Dall’autopsia, eseguita giovedì, sono emersi alcuni elementi che potrebbero aiutare a capire cosa abbia causato la morte della 17enne. Maria Elia aveva la polmonite, il consulente della Procura e i periti nominati dalla famiglia avrebbero trovato anche tracce di un batterio. Forse dunque si è trattato di un’infezione da staffilococco o di un’influenza virale, o magari delle due cose insieme. Ma per avere delle certezze in tal senso bisognerà aspettare l’esito degli esami istologici, Sotto choc i familiari, di Maria Elia, che la adoravano, ma anche i compagni di scuola, gli insegnanti e i tanti amici che in queste ore stanno inondando i suoi profili social di ricordi condivisi nel breve arco della sua vita con loro. "Pensando a te ci vengono in mente il vino rosso e il sushi. I tuoi colori preferiti, il lilla e il rosa barbie. La tua passione per il Milan e Ibrahimovic, la musica di Marracash. Ti piaceva sfilare e fare la ‘truccoterapia’, soprattutto a scuola, e sognare Babbo Natale. Questa eri tu, Maria Elia, ci mancherai”.
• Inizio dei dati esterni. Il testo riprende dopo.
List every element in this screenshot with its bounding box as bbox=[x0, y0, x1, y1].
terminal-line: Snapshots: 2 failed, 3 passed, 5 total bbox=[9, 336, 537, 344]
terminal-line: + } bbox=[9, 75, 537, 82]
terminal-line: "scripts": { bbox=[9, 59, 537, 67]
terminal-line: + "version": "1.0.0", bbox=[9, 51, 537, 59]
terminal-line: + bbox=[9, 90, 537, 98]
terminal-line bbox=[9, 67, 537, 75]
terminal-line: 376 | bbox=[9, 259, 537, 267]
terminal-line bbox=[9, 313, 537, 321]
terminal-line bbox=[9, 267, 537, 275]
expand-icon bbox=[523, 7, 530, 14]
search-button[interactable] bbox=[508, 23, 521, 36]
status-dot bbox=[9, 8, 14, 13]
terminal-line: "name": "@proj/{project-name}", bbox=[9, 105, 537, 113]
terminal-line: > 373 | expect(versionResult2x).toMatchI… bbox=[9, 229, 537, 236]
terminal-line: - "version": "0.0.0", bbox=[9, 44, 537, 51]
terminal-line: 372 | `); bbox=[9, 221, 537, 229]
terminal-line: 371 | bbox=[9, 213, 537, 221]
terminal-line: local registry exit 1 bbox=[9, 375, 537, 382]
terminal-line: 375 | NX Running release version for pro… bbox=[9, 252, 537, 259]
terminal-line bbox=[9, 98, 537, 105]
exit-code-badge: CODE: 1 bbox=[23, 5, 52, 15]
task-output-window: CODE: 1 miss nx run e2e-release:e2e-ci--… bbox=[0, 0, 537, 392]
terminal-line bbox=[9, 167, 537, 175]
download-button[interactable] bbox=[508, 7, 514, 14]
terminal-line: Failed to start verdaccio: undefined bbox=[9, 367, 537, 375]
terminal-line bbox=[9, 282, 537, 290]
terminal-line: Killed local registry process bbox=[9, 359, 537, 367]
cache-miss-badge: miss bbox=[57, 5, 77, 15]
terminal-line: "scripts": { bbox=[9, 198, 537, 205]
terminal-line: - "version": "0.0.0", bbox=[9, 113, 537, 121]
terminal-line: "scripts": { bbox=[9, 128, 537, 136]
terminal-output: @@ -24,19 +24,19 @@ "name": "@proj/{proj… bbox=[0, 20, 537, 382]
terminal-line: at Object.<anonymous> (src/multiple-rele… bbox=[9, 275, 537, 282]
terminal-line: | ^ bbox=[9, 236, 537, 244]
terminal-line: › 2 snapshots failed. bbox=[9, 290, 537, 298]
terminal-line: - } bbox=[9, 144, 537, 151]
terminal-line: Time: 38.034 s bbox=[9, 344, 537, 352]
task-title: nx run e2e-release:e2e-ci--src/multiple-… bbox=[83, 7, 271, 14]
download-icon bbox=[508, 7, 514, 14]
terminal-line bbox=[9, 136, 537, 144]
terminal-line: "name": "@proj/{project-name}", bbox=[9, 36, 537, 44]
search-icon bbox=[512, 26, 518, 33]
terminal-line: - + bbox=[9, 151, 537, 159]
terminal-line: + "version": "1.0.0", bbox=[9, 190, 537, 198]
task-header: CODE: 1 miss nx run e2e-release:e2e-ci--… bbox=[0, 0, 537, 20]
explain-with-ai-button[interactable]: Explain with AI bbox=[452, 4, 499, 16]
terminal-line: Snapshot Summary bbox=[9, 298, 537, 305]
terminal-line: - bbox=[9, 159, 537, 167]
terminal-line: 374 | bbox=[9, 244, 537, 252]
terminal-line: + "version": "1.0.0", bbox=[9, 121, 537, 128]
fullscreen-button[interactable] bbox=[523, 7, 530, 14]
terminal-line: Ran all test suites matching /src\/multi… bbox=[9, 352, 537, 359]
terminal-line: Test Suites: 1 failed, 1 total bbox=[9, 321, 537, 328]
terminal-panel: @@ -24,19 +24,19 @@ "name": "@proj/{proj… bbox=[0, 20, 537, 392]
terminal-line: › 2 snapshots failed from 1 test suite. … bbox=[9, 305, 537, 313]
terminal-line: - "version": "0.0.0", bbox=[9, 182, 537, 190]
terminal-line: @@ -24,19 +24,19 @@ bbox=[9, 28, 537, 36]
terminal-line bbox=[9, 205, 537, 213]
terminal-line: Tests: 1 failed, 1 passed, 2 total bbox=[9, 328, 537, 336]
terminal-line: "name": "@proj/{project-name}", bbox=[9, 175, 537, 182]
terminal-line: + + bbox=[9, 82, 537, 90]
Oggi saranno in tanti a voler dare l’ultimo saluto a questa sfortunata 17enne che viveva con la sua famiglia in una frazione del capoluogo, a Balanzano, dove c’è una chiesa troppo piccola per i suo funerali che per questo sono stati spostati nella più capiente parrocchia di Ponte San Giovanni. I genitori della ragazza, pietrificati dal dolore, chiedono verità e giustizia nel caso in cui venissero individuate delle responsabilità. Per questo hanno avviato anche una raccolta fondi per le spese legali. "Non puntano il dito contro nessuno, vogliono solo sapere perché la loro bambina è morta" sottolineano gli avvocati Antonio Cozza e Nicodemo Gentile che li assistono. Cordoglio e vicinanza alla famiglia sono stati espressi anche dal sindaco di Perugia, Andrea Romizi, e dall’amministrazione comunale "Una tragedia che lascia tutti nello sconcerto...".